═════ MATERIAL FOR THIS TASK

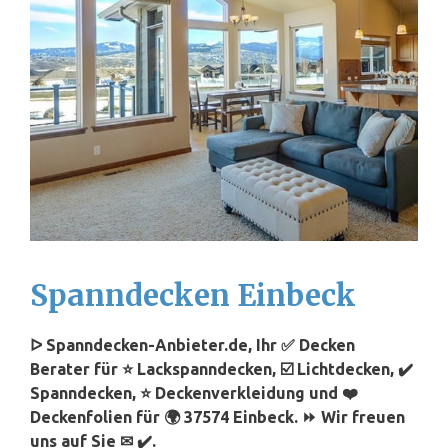
Spanndecken Einbeck
ᐅ Spanndecken-Anbieter.de, Ihr ✅ Decken
Berater für ⭐ Lackspanndecken, ☑️ Lichtdecken, ✔️
Spanndecken, ⭐ Deckenverkleidung und ❤️
Deckenfolien für 🌍 37574 Einbeck. ⏩ Wir freuen
uns auf Sie ✉ ✔️.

══════════

## ASSIGNED TASK
When a line in the data contains "Einbeck", return it as written.

## WRITTEN REPLY
Spanndecken Einbeck
Deckenfolien für 🌍 37574 Einbeck. ⏩ Wir freuen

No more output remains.